As you know, for most investments held outside of tax-protected accounts, holdings are not taxable until sold, and are then taxed at the capital gains rate of two-thirds inclusion. The proposed legislation would have ETFs marked to market annually. That is, the account holder would be deemed to have sold the holding once each year. Moreover, if there were a capital gain, it would be taxed at a rate of 100%. In effect, the Department of Finance would prohibit Canadians from holding ETFs outside of RRSPs.
Why is this important? It is well-understood that the most important determinant of return to an investment portfolio is the asset allocation decision. That is, what share of your portfolio is bonds, what share to equities; what share to technology vs. financial services; what share to Europe vs. Canada. Until recently, the investor first had to make the asset allocation decision, and then choose a particular security. Say, for example, that they decided a year ago that the transportation sector should have a prominent place in the portfolio. If they chose Bombardier, they prospered. If they chose Laidlaw, the decision was a disaster. An ETF would allow them to instead choose a transportation sub-index, with exposure to perhaps 20 companies, significantly reducing their risk.
ETFs are important, then, in that they offer the investor the opportunity to improve the performance of their portfolio, at a far, far lower cost than the mutual funds offered by the banks.
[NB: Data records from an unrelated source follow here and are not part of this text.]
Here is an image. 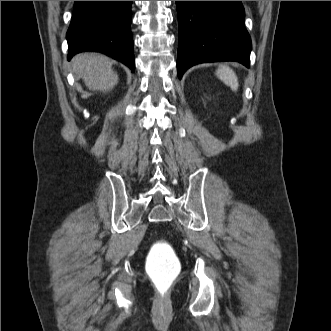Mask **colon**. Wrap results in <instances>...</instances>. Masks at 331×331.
I'll return each mask as SVG.
<instances>
[{
  "label": "colon",
  "mask_w": 331,
  "mask_h": 331,
  "mask_svg": "<svg viewBox=\"0 0 331 331\" xmlns=\"http://www.w3.org/2000/svg\"><path fill=\"white\" fill-rule=\"evenodd\" d=\"M146 271L161 297H166L181 272L180 262L165 241L153 244L146 261Z\"/></svg>",
  "instance_id": "colon-1"
}]
</instances>
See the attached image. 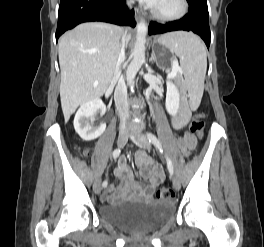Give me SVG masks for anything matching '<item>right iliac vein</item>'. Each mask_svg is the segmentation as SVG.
Returning a JSON list of instances; mask_svg holds the SVG:
<instances>
[{"instance_id": "1", "label": "right iliac vein", "mask_w": 264, "mask_h": 247, "mask_svg": "<svg viewBox=\"0 0 264 247\" xmlns=\"http://www.w3.org/2000/svg\"><path fill=\"white\" fill-rule=\"evenodd\" d=\"M128 140V131H121L118 135V139H117V144L119 147H123ZM94 191L95 193L99 194L101 192V183L100 180H96L95 184H94Z\"/></svg>"}]
</instances>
With the questionable ability of the Canadian government to assure income support to retired baby-boomers, the performance of Canadians' investments is of vital importance.
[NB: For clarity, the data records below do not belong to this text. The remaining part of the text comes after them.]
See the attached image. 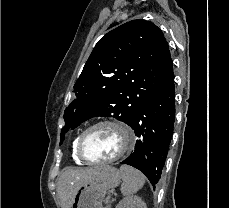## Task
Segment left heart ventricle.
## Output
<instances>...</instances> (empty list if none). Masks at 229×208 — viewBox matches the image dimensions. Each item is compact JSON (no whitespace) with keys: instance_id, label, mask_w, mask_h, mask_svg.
<instances>
[{"instance_id":"1","label":"left heart ventricle","mask_w":229,"mask_h":208,"mask_svg":"<svg viewBox=\"0 0 229 208\" xmlns=\"http://www.w3.org/2000/svg\"><path fill=\"white\" fill-rule=\"evenodd\" d=\"M120 130L114 126H101L90 131L85 138L84 153L88 160H111L123 147L120 146V138H126L125 134L117 135ZM126 144V143H125Z\"/></svg>"}]
</instances>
Why does federal Finance seek to discourage investment in ETFs? The stated aim is to curtail the use of overseas investing to avoid Canadian taxes. If you have ever had an account at a Canadian brokerage, you know this argument is specious. There is no way to avoid the disclosure requirements. Moreover, it is perfectly legitimate for you to purchase the 30 individual stocks in the Dow Jones Industrial Average. If you hold them for more than a year, there is no deemed disposition. If they are worth more when you sell them, your capital gain is taxed at two-thirds. Why, then, would the purchase of the Diamonds ETF, which is the same 30 stocks, be treated differently?
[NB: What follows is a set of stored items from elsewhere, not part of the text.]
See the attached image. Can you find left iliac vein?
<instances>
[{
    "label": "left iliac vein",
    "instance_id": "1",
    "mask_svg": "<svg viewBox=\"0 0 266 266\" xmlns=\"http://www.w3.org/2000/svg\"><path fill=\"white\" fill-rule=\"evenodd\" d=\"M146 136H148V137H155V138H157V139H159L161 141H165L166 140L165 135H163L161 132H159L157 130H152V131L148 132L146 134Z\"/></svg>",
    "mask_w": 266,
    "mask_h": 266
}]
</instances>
One suggestion is that this legislation is a sop to the banks, perhaps as compensation for the merger fiasco. The fact of the matter is that ETFs threaten the established order in the mutual fund industry (The Financial Post ran a series of articles on this on July 22, which can be accessed on their website). Until recently, Canadians were captive. The mutual funds offered in Canada performed less well, and with significantly higher MERs, than those offered to Americans resident in the U.S. Moreover, the volatility of the markets, and the proliferation of index funds, made it more and more important to adopt at least a core of index funds into your portfolio. If consumers no longer purchased whatever mutual fund the banks recommended, the banks would lose a profit centre. This legislation helps the banks defer that crisis.
For the record, I am not employed in the brokerage industry. I do not sell ETFs. My interest in this issue is as a tail-end boomer, who understands all too well that he's on his own when it comes to taking care of his retirement. I hope soon to have used all my RRSP room, and to begin investing in non-registered accounts. By "virtue" of the foreign content restrictions on RRSPs, my non-registered accounts will be weighted to foreign content. At the same time, I do not begin to have the expertise to pick stocks in Europe or Asia. So I expect to depend on ETFs like the Euro350. Instead, the Department of Finance wants me to be hostage to the Canadian banks.
My apologies for the length of this note. This is a complicated issue, and I did not want to presuppose that you had already been briefed on it. Thank you for your attention to this matter.